2.7. De Rechtbank heeft geoordeeld dat de bedrijfswaarde geen rol speelt, dat de Ambtenaar de waarde van de grond niet te hoog heeft vastgesteld, dat de gecorrigeerde vervangingswaarde (hierna: GVW) van de verharding van het parkeerterrein en van de fiets- en wandelpaden moet worden verminderd met een bedrag van € 22.770, en dat de stelling van belanghebbende dat de fiets- en wandelpaden als openbare weg moeten worden aangemerkt geen behandeling behoeft. Dit laatste omdat honorering van deze stelling in verband met het bepaalde in artikel 26a van de Wet Woz niet zou leiden tot de vaststelling van een lagere waarde dan € 414.500.

3. Het geschil, de standpunten en conclusies van partijen

3.1. Tussen partijen is in geschil het antwoord op de vraag of de door de Ambtenaar vastgestelde waarde van € 414.500 per waardepeildatum 1 januari 2005 te hoog is. Belanghebbende beantwoordt deze vraag bevestigend. De Ambtenaar beantwoordt deze vraag ontkennend.

3.2. Belanghebbende bepleit de volgende waarden:

1. Verharding parkeerterrein: € 20 per m² (factor 0,408) 35.251

2. Verharding fiets- en wandelpaden: uitgezonderd object openbare weg 0

3. Houtopstand/plantsoen 0

4. Toegangsweg; niet in geschil 8.583

5. Strand/ligweiden 0

6. Parkeerterrein; niet in geschil 22.401

7. Water 1

8. Overige onderdelen; niet in geschil 94.053

Totaal 160.289

3.3. Partijen doen hun standpunten steunen op de gronden welke door hen zijn aangevoerd in de stukken. Voor hetgeen zij daaraan ter zitting hebben toegevoegd, wordt verwezen naar het aan deze uitspraak gehechte proces-verbaal van de zitting.
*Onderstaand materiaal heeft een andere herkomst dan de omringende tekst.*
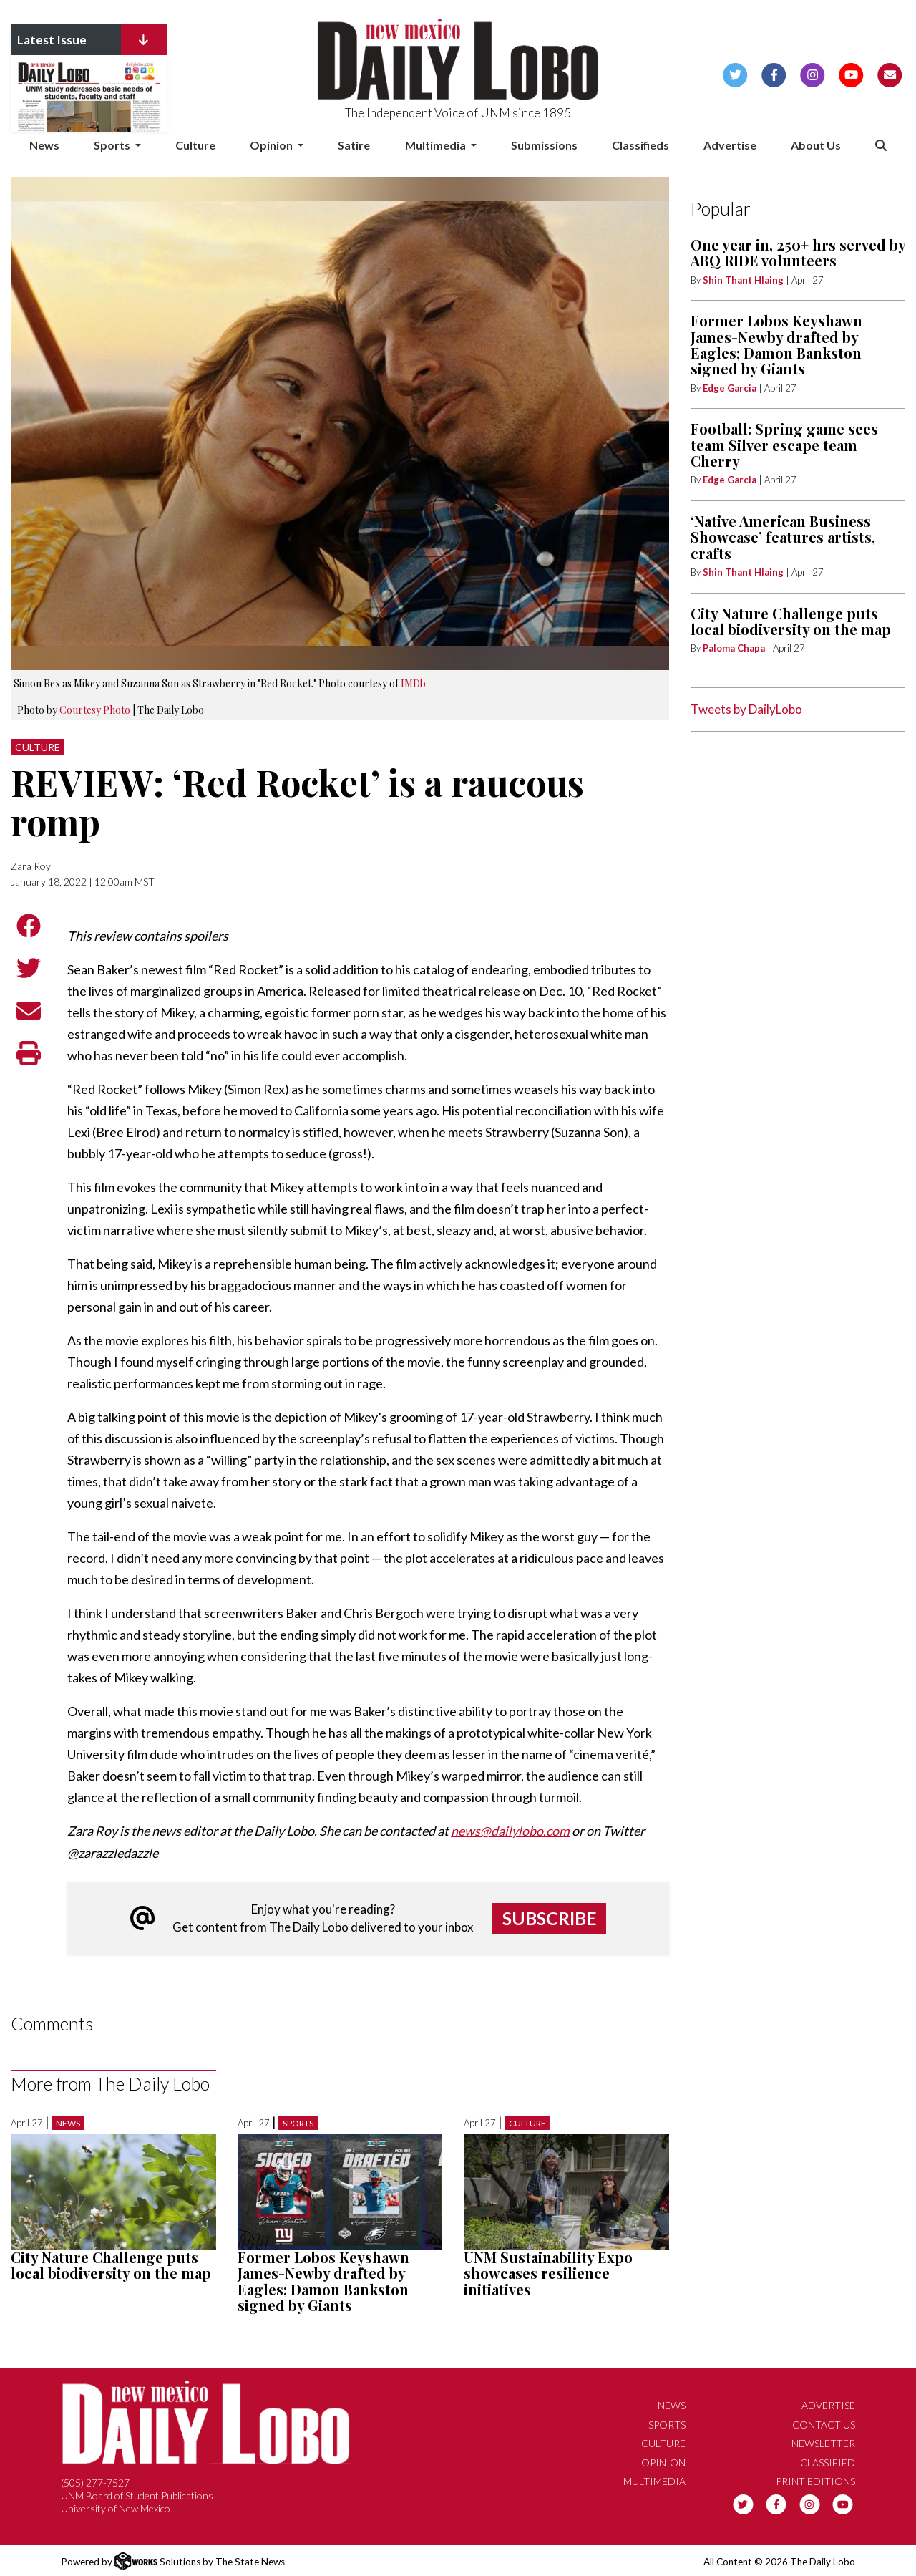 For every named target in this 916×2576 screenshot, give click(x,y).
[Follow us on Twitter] (735, 73)
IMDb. (414, 683)
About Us (816, 145)
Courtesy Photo (94, 710)
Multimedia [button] (436, 145)
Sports (298, 2122)
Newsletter (823, 2443)
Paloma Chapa (734, 648)
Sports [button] (113, 145)
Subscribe (549, 1917)
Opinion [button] (272, 145)
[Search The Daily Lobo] (881, 145)
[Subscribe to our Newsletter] (889, 73)
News (44, 145)
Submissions (544, 145)
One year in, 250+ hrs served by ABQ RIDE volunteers (798, 252)
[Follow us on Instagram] (812, 73)
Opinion (663, 2462)
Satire (354, 145)
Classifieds (640, 145)
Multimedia (654, 2481)
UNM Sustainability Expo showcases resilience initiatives (548, 2272)
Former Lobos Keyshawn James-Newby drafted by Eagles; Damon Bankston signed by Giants (323, 2280)
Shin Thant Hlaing (744, 280)
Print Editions (815, 2481)
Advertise (729, 145)
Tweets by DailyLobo (746, 709)
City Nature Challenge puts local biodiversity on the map (111, 2264)
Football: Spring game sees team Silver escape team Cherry (784, 444)
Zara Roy (31, 866)
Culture (195, 145)
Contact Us (823, 2424)
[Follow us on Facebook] (774, 73)
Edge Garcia (729, 388)
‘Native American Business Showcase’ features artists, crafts (783, 537)
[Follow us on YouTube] (851, 73)
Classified (827, 2462) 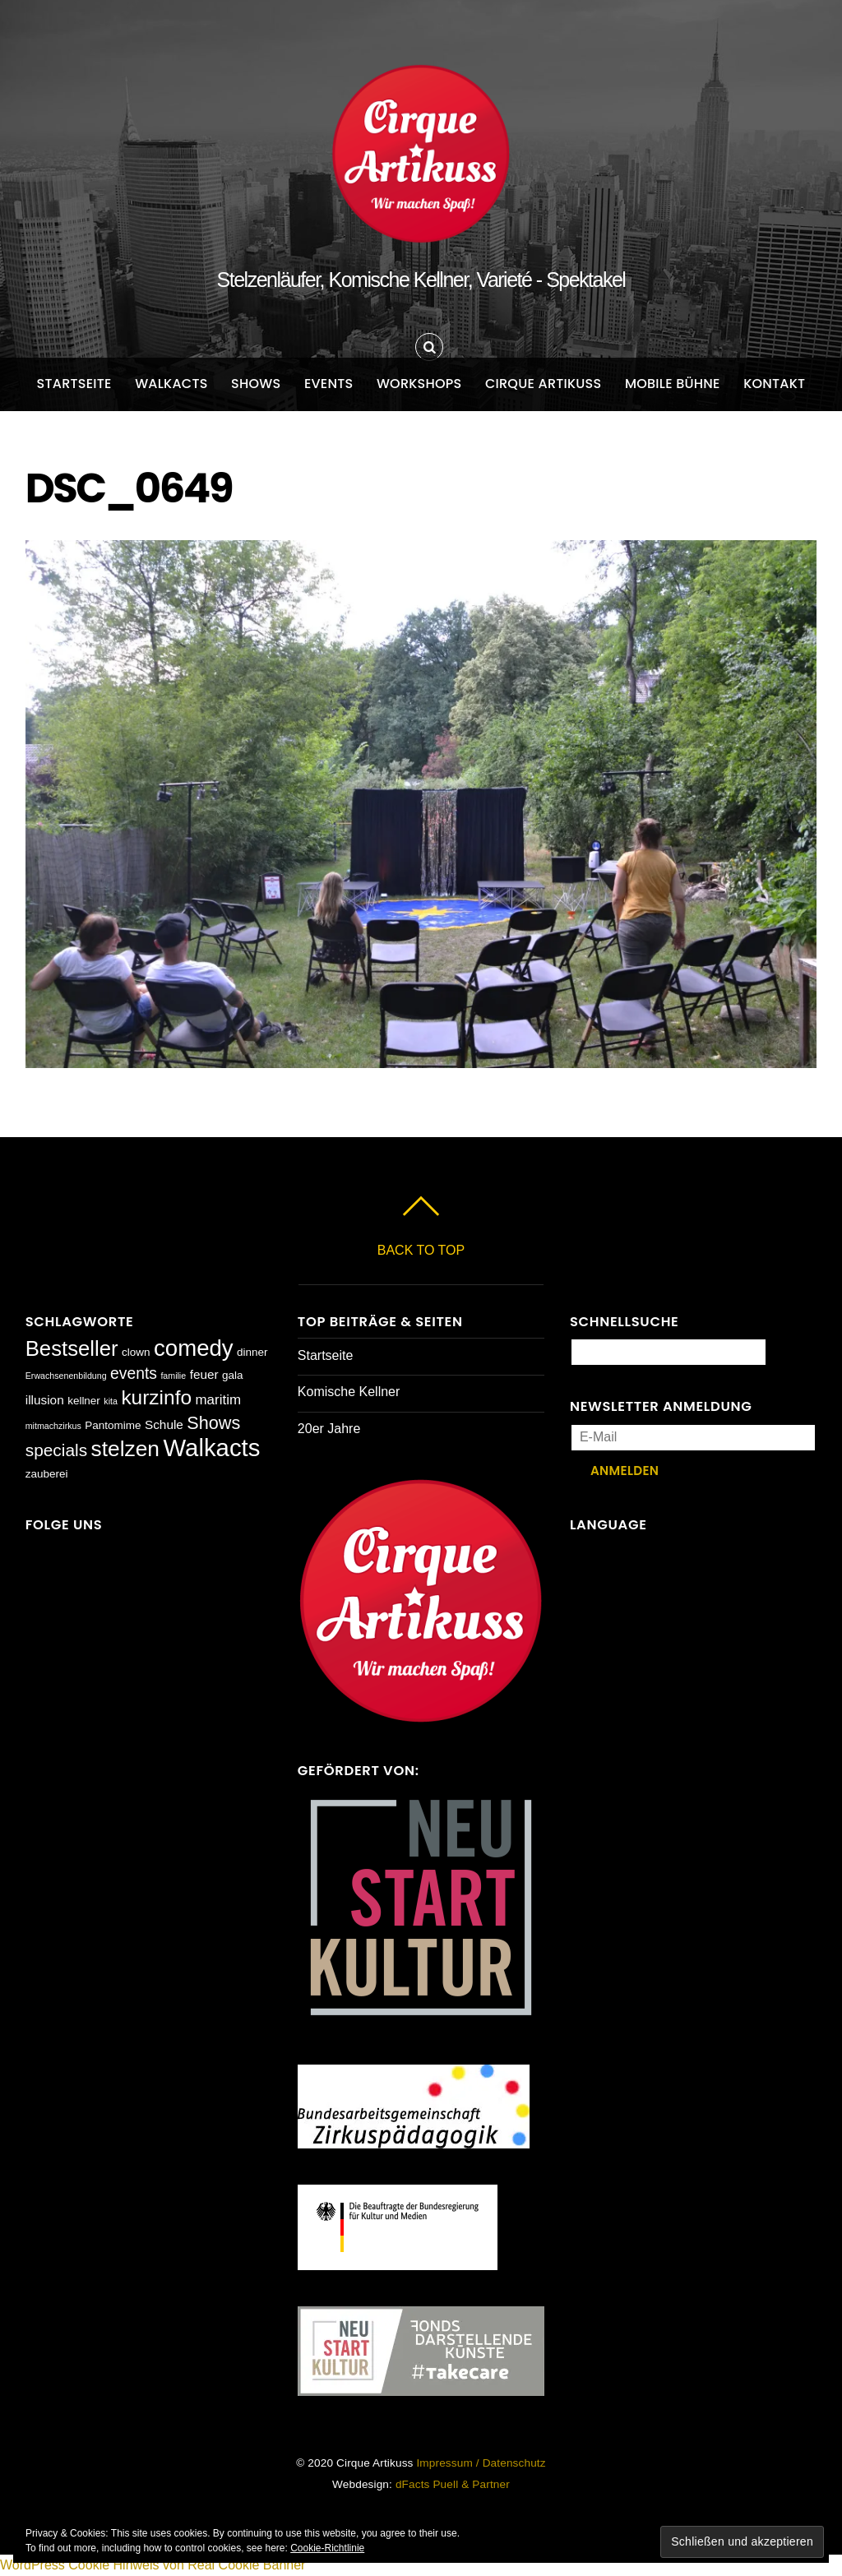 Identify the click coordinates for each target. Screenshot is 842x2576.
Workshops (419, 383)
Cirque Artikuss (543, 383)
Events (329, 383)
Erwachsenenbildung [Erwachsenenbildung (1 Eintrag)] (66, 1375)
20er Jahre (329, 1429)
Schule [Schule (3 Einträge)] (164, 1424)
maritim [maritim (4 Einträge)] (219, 1400)
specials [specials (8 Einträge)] (56, 1450)
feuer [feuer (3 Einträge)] (204, 1374)
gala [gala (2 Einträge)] (232, 1375)
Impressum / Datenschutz (480, 2463)
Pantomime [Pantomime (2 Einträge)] (113, 1425)
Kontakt (774, 383)
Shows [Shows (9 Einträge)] (213, 1423)
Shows (255, 383)
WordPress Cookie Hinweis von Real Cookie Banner (152, 2565)
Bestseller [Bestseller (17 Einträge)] (71, 1348)
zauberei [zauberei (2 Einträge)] (46, 1474)
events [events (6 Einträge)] (133, 1373)
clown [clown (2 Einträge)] (136, 1352)
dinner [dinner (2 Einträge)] (252, 1352)
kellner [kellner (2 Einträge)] (83, 1400)
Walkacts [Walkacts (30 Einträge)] (211, 1447)
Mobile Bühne (672, 383)
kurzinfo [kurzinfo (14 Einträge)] (156, 1397)
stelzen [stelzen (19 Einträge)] (125, 1448)
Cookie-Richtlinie (327, 2548)
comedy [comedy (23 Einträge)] (194, 1348)
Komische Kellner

3.4. Belanghebbende staat een waarde voor van € 160.289. De Ambtenaar verdedigt een waarde van € 414.500.

4. Beoordeling van het geschil

4.1. Ingevolge artikel 17, lid 2, van de Wet Woz moet de waarde van de onroerende zaak worden bepaald op de waarde die aan de onroerende zaak dient te worden toegekend, indien de volle en onbezwaarde eigendom daarvan zou kunnen worden overgedragen en de verkrijger het object in de staat waarin dat zich bevindt, onmiddellijk en in volle omvang in gebruik zou kunnen nemen.

4.2. Artikel 17, lid 3, van de Wet Woz, bepaalt dat de waarde van een onroerende zaak – voor zover die niet tot woning dient – wordt bepaald op de vervangingswaarde indien dit leidt tot een hogere waarde dan die ingevolge het tweede lid. Bij de berekening van de vervangingswaarde wordt rekening gehouden met de aard en bestemming van de zaak en de sedert de stichting van de zaak opgetreden technische en functionele veroudering, waarbij de invloed van latere wijzigingen in aanmerking wordt genomen.

4.3. De bewijslast met betrekking tot de partijen verdeeld houdende vraag of de vastgestelde waarde van het recreatieterrein per waardepeildatum 1 januari 2005 niet te hoog is, rust op de Ambtenaar. Tussen partijen is niet in geschil dat de GVW hoger is dan de waarde als bedoeld in artikel 17, lid 2, van de Wet Woz, zodat van de GVW moet worden uitgegaan.

Bedrijfswaarde

4.4. Belanghebbende betoogt dat de vervangingswaarde van het recreatieterrein op de bedrijfswaarde dient te worden gesteld omdat het recreatieterrein bedrijfsmatig wordt gebruikt. Uit de resultaten (zie hiervoor onder 2.1 en 2.5) blijkt volgens belanghebbende dat haar exploitatie winstgevend is geweest, zij het dat dit niet geldt voor het onderhavige recreatieterrein. Dit neemt volgens belanghebbende echter niet weg dat het streven bestaat op langere termijn met het recreatieterrein winsten te realiseren. De Ambtenaar betwist dat belanghebbende het recreatieterrein bedrijfsmatig gebruikt.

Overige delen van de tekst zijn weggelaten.